**What is required**:
Restate word for word the lines below that run from the one holding "Additional Details Available on Click" through the one holding "Additionally, a topographic", inclusive. Pictures don't belong in the copy.

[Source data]

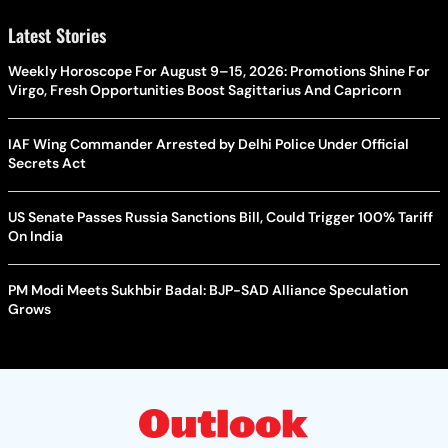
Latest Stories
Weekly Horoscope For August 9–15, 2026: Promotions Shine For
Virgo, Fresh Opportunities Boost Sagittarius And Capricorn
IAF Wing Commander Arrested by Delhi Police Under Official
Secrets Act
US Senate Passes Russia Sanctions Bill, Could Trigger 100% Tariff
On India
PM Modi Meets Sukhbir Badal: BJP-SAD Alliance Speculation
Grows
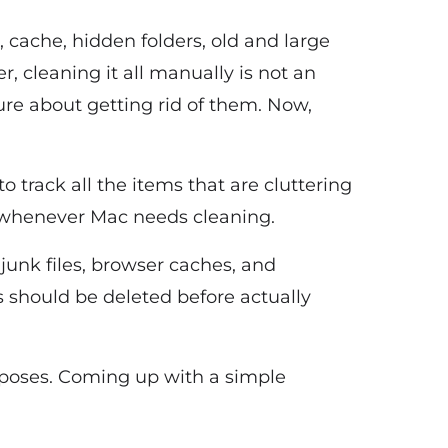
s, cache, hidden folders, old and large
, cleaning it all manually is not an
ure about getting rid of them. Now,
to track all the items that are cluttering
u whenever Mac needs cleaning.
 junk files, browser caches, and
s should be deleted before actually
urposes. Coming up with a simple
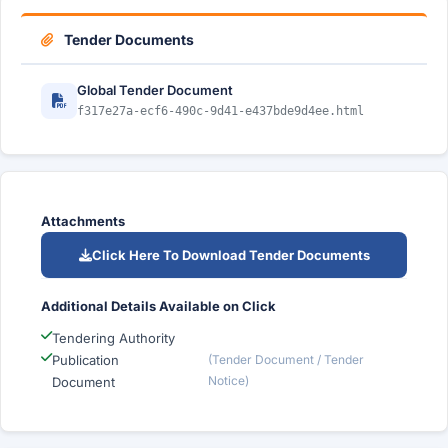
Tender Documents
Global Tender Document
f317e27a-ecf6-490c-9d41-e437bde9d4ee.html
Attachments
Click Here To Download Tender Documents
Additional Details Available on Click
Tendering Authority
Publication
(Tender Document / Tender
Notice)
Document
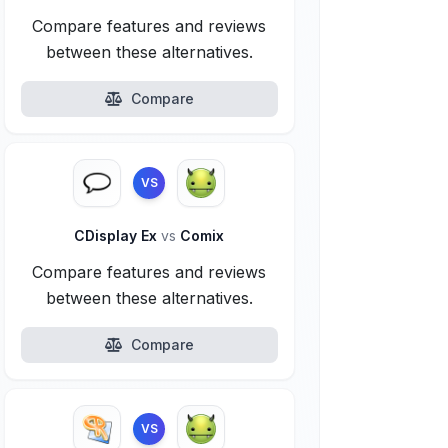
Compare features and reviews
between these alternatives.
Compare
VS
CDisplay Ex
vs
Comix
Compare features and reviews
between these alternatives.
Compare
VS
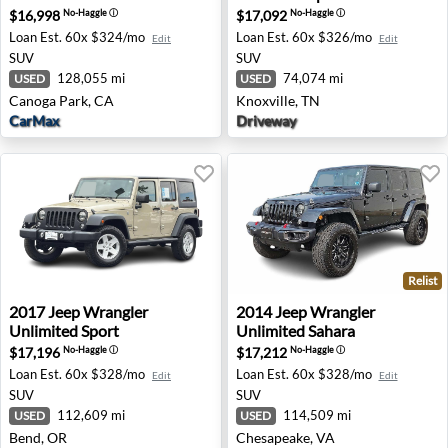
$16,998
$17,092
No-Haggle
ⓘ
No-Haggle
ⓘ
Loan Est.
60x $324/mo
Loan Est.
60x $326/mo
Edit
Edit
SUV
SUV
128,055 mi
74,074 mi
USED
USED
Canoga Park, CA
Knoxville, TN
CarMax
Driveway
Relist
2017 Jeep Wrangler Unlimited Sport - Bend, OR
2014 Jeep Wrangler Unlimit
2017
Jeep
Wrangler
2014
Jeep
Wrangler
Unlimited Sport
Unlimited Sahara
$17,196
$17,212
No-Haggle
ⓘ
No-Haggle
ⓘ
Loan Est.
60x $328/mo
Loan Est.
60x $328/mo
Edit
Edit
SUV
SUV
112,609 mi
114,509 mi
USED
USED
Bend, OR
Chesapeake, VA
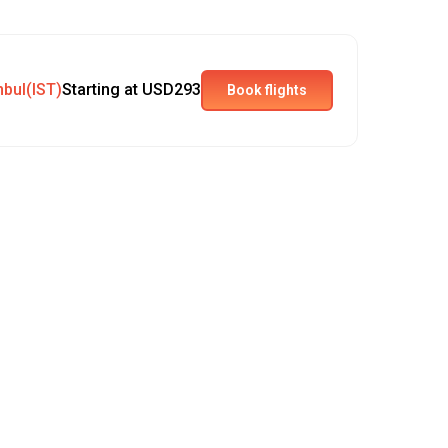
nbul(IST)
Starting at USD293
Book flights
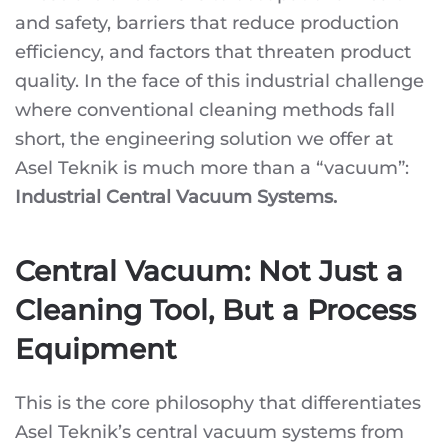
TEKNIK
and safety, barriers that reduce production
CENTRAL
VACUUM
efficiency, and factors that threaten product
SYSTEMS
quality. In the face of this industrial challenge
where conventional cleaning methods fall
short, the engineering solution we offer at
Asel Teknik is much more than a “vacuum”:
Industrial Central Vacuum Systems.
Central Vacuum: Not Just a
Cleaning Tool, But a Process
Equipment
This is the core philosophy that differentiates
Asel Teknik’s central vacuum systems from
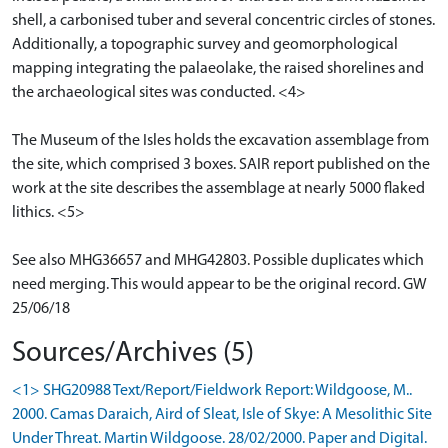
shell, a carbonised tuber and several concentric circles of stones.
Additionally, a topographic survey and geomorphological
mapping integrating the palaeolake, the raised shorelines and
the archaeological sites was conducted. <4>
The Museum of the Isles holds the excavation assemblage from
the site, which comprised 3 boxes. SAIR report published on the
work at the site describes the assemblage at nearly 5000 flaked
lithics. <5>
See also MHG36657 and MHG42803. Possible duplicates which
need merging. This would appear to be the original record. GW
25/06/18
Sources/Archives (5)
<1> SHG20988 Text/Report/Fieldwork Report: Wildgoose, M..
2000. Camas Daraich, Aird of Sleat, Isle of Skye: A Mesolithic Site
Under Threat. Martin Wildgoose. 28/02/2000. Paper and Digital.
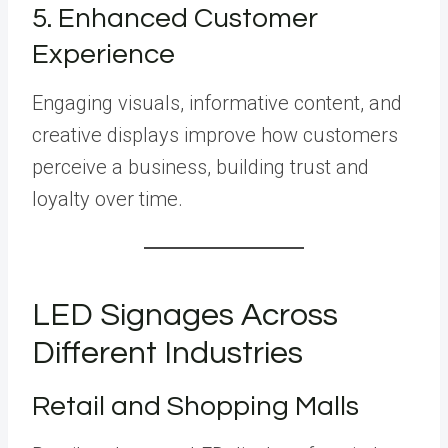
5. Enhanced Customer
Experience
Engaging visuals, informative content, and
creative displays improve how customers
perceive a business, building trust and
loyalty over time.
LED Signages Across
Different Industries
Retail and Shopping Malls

**Solution for this exercise**:
Additional Details Available on Click
Tendering Authority
Publication
(Tender Document / Tender
Notice)
Document
Compare features and reviews
between these alternatives.
Compare
VS
CDisplay Ex
vs
Comix
Compare features and reviews
between these alternatives.
Compare
VS
$16,998
$17,092
No-Haggle
ⓘ
No-Haggle
ⓘ
Loan Est.
60x $324/mo
Loan Est.
60x $326/mo
Edit
Edit
SUV
SUV
128,055 mi
74,074 mi
USED
USED
Canoga Park, CA
Knoxville, TN
CarMax
Driveway
Relist
2017 Jeep Wrangler Unlimited Sport - Bend, OR
2014 Jeep Wrangler Unlimit
2017
Jeep
Wrangler
2014
Jeep
Wrangler
Unlimited Sport
Unlimited Sahara
$17,196
$17,212
No-Haggle
ⓘ
No-Haggle
ⓘ
Loan Est.
60x $328/mo
Loan Est.
60x $328/mo
Edit
Edit
SUV
SUV
112,609 mi
114,509 mi
USED
USED
Bend, OR
Chesapeake, VA
nbul(IST)
Starting at USD293
Book flights
TEKNIK
and safety, barriers that reduce production
CENTRAL
VACUUM
efficiency, and factors that threaten product
SYSTEMS
quality. In the face of this industrial challenge
where conventional cleaning methods fall
short, the engineering solution we offer at
Asel Teknik is much more than a “vacuum”:
Industrial Central Vacuum Systems.
Central Vacuum: Not Just a
Cleaning Tool, But a Process
Equipment
This is the core philosophy that differentiates
Asel Teknik’s central vacuum systems from
shell, a carbonised tuber and several concentric circles of stones.
Additionally, a topographic survey and geomorphological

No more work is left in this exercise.